The Bro-Bama Paradox: Examining The White House Effect On Housing And Poverty Among African Americans

This is Part two of our three part series. Read Part One here


If all printers were determined not to print anything till they were sure it would offend nobody, there would be very little printed.

Benjamin Franklin (1706-1790)

Last week The Shadow League posed a question of the President of the United States that any conscientious press organization should be asking. A question regarding how the policies of Barack Obama’s administration have affected the lives of Black Americans since he was elected in 2008. 

Mr. Obamas policies will be juxtaposed against the current state of the Black community via statistics that are reflective of factors in education, law enforcement & corrections, housing, poverty, civil rights, health care and employment.

In the first installment the focus was on education, law enforcement and corrections. Today we will examine Obama initiatives and their effect in regards to housing (home ownership, homelessness) and poverty.

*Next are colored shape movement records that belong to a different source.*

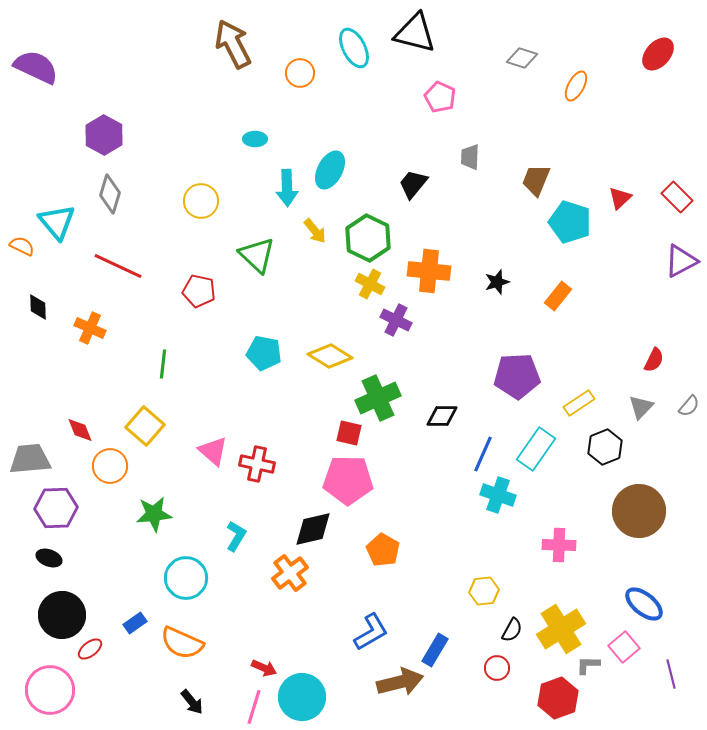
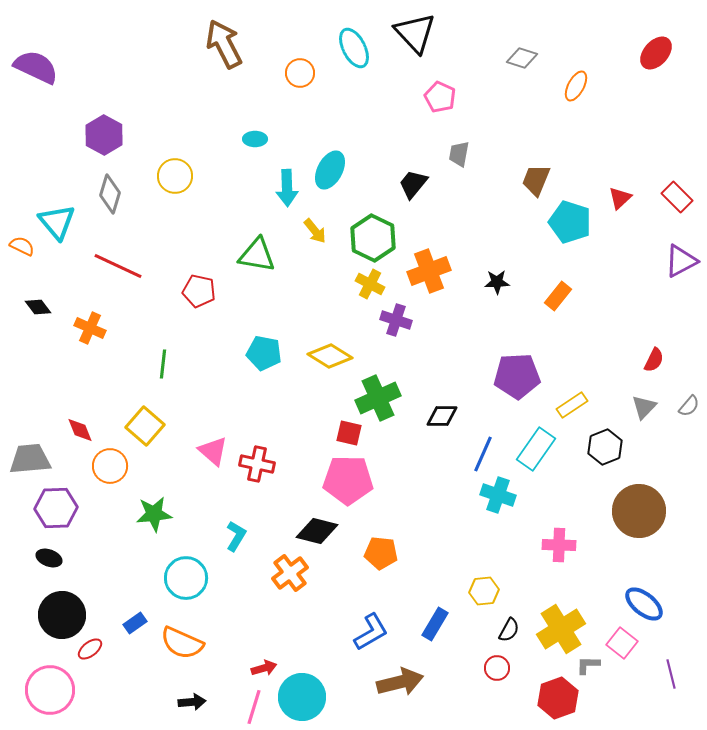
black triangle at (415, 33): rotated 33 degrees clockwise
brown arrow at (233, 44): moved 9 px left
red ellipse at (658, 54): moved 2 px left, 1 px up
gray trapezoid at (470, 157): moved 11 px left, 3 px up; rotated 8 degrees clockwise
yellow circle at (201, 201): moved 26 px left, 25 px up
green hexagon at (368, 238): moved 5 px right
green triangle at (257, 255): rotated 33 degrees counterclockwise
orange cross at (429, 271): rotated 27 degrees counterclockwise
black star at (497, 282): rotated 15 degrees clockwise
black diamond at (38, 307): rotated 36 degrees counterclockwise
purple cross at (396, 320): rotated 8 degrees counterclockwise
yellow rectangle at (579, 403): moved 7 px left, 2 px down
gray triangle at (641, 407): moved 3 px right
black diamond at (313, 529): moved 4 px right, 2 px down; rotated 27 degrees clockwise
orange pentagon at (383, 550): moved 2 px left, 3 px down; rotated 24 degrees counterclockwise
black semicircle at (512, 630): moved 3 px left
pink square at (624, 647): moved 2 px left, 4 px up; rotated 12 degrees counterclockwise
blue rectangle at (435, 650): moved 26 px up
red arrow at (264, 668): rotated 40 degrees counterclockwise
black arrow at (192, 702): rotated 56 degrees counterclockwise
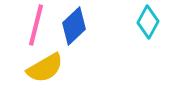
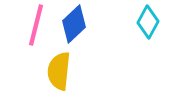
blue diamond: moved 2 px up
yellow semicircle: moved 14 px right, 3 px down; rotated 126 degrees clockwise
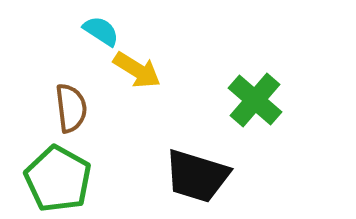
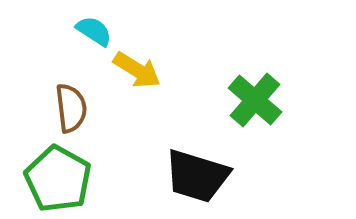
cyan semicircle: moved 7 px left
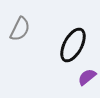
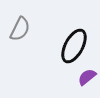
black ellipse: moved 1 px right, 1 px down
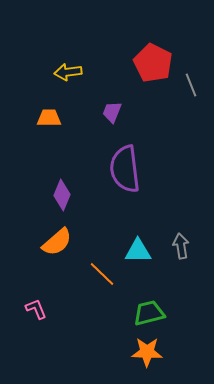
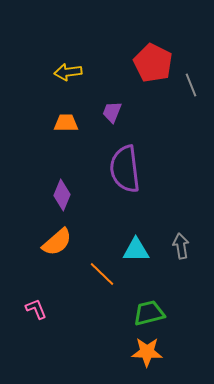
orange trapezoid: moved 17 px right, 5 px down
cyan triangle: moved 2 px left, 1 px up
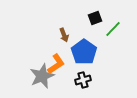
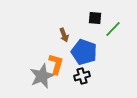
black square: rotated 24 degrees clockwise
blue pentagon: rotated 15 degrees counterclockwise
orange L-shape: rotated 40 degrees counterclockwise
black cross: moved 1 px left, 4 px up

So with the legacy of the freedom fighters who bled for my ancestors fueling me, and the duty provided to me by the First Amendment of the Constitution as a conscientious member of the press, I continue with our second installment in our three-part Bro-Bama series.

Housing:

Seeking suitable shelter has been a top priority for African Americans since before the Emancipation Proclamation. From runaway slaves, to railroad agreements that eroded once promising Black enclaves to the Great Northern Migration, discriminatory housing practices and other laws that hoarded low income Blacks into the slums and projects, Blacks in America have always been presented with far fewer suitable housing options than their Euro-American counterparts. Today this quandary is more obscene than ever. Nearly half (45 percent) of all poor Black children live in communities that are resource-starved compared to only 12 percent of poor White children.

Image title

Additionally, according to the United States Census of 2012, only 33 percent of African Americans own the home they live in compared to 64 percent of other races. Also, only 36 percent of other households rent their homes while African Americans rent 67 percent of the dwellings they reside in.

The costs for maintaining said households is often more than the recommended marker of 30 percent of household income for 44 percent of Black residents compared to 34 percent for Whites. Also, homes owned by Black people were worth $50,000 less on average.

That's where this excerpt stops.